De Bartoli was a small boy during the years following World War II. The port of Marsala had been heavily bombed by the US and British air forces during the war. The population was hungry and left in abject poverty. De Bartoli, however, was born into the mercantile aristocracy of the Marsala wine trade. His mother’s father was Paolo Pellegrino, owner of the important Marsala house, Carlo Pellegrino. In 1948, Paolo Pellegrino purchased an automobile for his daughter, Giuseppina, Marco’s mother. She was the first woman in Marsala to have a driver’s license and to own her own vehicle. I can imagine three-year-old Marco clutching his mother as she drove through the swirling dust and rubble of post-war Marsala.

Young Marco attended schools appropriate to his social standing and went onto to study at the Marsala enology school. He graduated in 197O. A career in the then profitable Marsala wine industry was pre-ordained. He worked 5 years at Pellegrino and another 4 at Mirabella, another Marsala house. But during this period, his interest turned away from the wine business towards racing high performance cars. In 1979, scrapes with disaster convinced him to retire from racing. In subsequent years, he collected historic automobiles.

In 1978, disillusioned by what De Bartoli described to me as, “the men, beasts and animals of Marsala”, he retired to the family farm, Baglio Samperi, in Marsala.
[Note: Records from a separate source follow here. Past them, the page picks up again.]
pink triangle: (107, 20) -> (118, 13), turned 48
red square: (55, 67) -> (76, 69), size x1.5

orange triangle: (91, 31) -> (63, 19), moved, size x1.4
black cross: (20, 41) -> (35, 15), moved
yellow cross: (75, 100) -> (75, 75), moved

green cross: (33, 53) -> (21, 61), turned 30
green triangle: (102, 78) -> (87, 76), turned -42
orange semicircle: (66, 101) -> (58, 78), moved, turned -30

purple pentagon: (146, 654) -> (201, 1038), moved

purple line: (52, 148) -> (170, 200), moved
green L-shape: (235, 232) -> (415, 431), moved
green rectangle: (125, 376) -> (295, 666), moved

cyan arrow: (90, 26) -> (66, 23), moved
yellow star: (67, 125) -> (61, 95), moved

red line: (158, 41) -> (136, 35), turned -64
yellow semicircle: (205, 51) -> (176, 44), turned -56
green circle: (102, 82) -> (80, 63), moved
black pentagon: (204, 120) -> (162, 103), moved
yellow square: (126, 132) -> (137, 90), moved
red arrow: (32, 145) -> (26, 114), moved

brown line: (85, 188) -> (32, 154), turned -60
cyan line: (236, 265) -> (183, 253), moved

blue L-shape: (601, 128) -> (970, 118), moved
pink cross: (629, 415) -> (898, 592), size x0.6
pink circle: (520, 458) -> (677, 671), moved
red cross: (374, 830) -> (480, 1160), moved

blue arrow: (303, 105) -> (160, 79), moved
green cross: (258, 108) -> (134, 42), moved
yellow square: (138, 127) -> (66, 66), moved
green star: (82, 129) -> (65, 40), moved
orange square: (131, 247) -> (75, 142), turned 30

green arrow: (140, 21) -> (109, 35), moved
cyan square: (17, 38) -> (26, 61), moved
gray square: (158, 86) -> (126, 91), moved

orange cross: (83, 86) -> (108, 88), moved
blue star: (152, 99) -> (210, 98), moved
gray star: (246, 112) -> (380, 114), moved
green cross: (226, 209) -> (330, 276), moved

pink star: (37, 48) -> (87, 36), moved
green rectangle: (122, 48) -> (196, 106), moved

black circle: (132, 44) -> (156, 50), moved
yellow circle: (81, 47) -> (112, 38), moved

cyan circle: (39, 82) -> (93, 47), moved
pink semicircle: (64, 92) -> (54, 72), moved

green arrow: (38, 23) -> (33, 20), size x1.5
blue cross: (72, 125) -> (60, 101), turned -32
There he amassed barrels filled with fine, old Marsala which he purchased from private stocks. By blending them with more recent wines using the solera system, he made a “Marsala” which naturally achieved an alcohol percentage of 18%. Historical accounts had described pre-Woodhouse “Marsala” as being unfortified and extant examples of artisanal “Madeira” can display comparable alcohol levels without fortification. Despite these facts, Marsala wine law would not admit the existence of unfortified Marsala. De Bartoli was forced to label his Vecchio Samperi with no mention of “Marsala”. Much to the irritation of the Marsala trade, he was quick to refer to it as the “real” Marsala. In 198O, De Bartoli released his Vecchio Samperi. He traveled throughout Italy and the world carrying the flag for his Marsala. Journalists heaped praise on De Bartoli and his wine. Despite this praise, De Bartoli found the wines difficult to sell. The international consumer had lost interest in fortified wines, such as Marsala, Sherry and Madeira, which featured barrel maturation flavors over fresh fruit.

Fed up with the Marsala wine industry, De Bartoli turned his attention to making sweet Moscato Passito on the Sicilian island of Pantelleria. In 1985, he had great critical and economic success with his first release of “Bukkuram”, a sweet dessert wine made from dried Zibibbo (Muscat of Alexandria) grapes. Bukkuram jump-started the Pantelleria wine industry. De Bartoli’s other successes were the fermentations of Grillo and Zibibbo to make high-quality dry white wines, named Grappoli del Grillo and Pietranera respectively. Other Sicilian producers followed with their own versions.

According to those who knew him well, young Marco de Bartoli was high-spirited and fun-loving. From the 198Os, however, De Bartoli increasingly became highly critical and argumentative. In 1995, I attended an IRVV sponsored symposium on the island of Pantelleria and was astonished by the amount of rancor that speakers delivered from the podium and that attendees delivered from their seats. As the then President of the IRVV, one would have expected De Bartoli to have flown above this rancor. Instead my vivid memory was that he was in the thick of it.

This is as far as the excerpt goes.